Report No. 69
III. Points for Amendment
66.8. Questions for consideration arising from co-existence of two sections.-
11 would, thus, appear that in England a separate rule is not considered necessary on the topic forming the subject of section 124. If this view is correct, then it can be said that the developments that have taken place in England as to Crown privilege in relation to the production of documents will effect the law relating to oral communications also. We may now revert to the survey of the two sections in our Act, and the overlapping to which we have already referred. A question arises for consideration whether, in so far as the two sections overlap, it is not desirable that the overlapping should be removed.

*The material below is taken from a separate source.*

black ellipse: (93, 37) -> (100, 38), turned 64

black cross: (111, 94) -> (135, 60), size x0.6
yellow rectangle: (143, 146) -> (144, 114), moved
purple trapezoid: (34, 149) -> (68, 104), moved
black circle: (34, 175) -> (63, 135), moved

66.9. Recommendation-section 124 to be confined to oral communications.-
Dealing with this question, we are, in the first place, of the opinion that, in the interest of clarity, overlapping between the two sections should be avoided, and the only possible method of doing this is to confine section 124 to matters which are not in the form of unpublished official records. For brevity, we may call them "oral communications"-though that expression does not very accurately indicate the scope of section 124 as it now stands. We use the expression "oral" simply as a convenient label to exclude unpublished official records. These are dealt with in section 123 and we do not see the need for any additional protection for unpublished official records consisting of "communications in official confidence".

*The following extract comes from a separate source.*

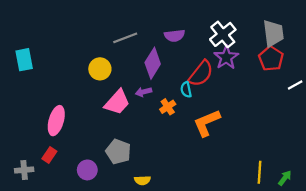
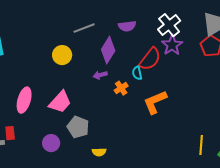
pink trapezoid: (117, 102) -> (60, 102), moved
red rectangle: (49, 155) -> (10, 133), moved, turned -40

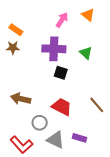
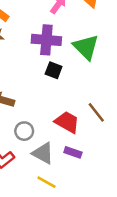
green triangle: (86, 53) -> (86, 47), size x1.6
red trapezoid: (62, 107) -> (67, 122), moved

All unpublished official records-whether made in "official confidence" or otherwise-should be governed by section 123. The privilege as provided in that section-subject to the amendment which we have recommended in that section-should be adequate for the purpose. There is no reason why evidence derived from un-published official records relating to affairs of State should, besides enjoying the protection conferred by section 123, also be subject to a special protection under section 124.

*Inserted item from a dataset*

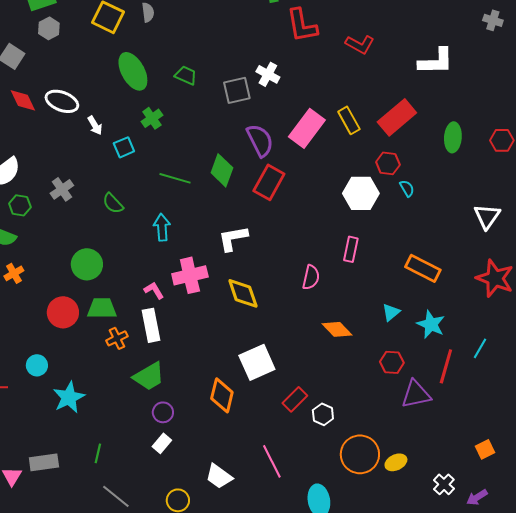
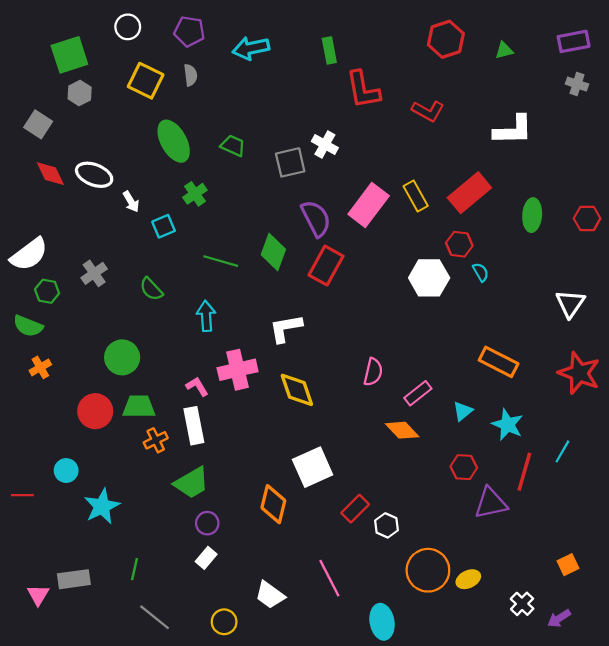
pink rectangle: (351, 249) -> (418, 393), moved, turned 40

At present, not only the permission of the head of the department must be obtained, but also the willingness of the public servant must be secured. Since such a double safeguard is hardly called for, we recommend that whatever falls within section 123 should be excluded from section 124. In the result, section 124 will be needed only for the residuary category- briefly, oral official communications made in official confidence whose disclosure may injure the public interest.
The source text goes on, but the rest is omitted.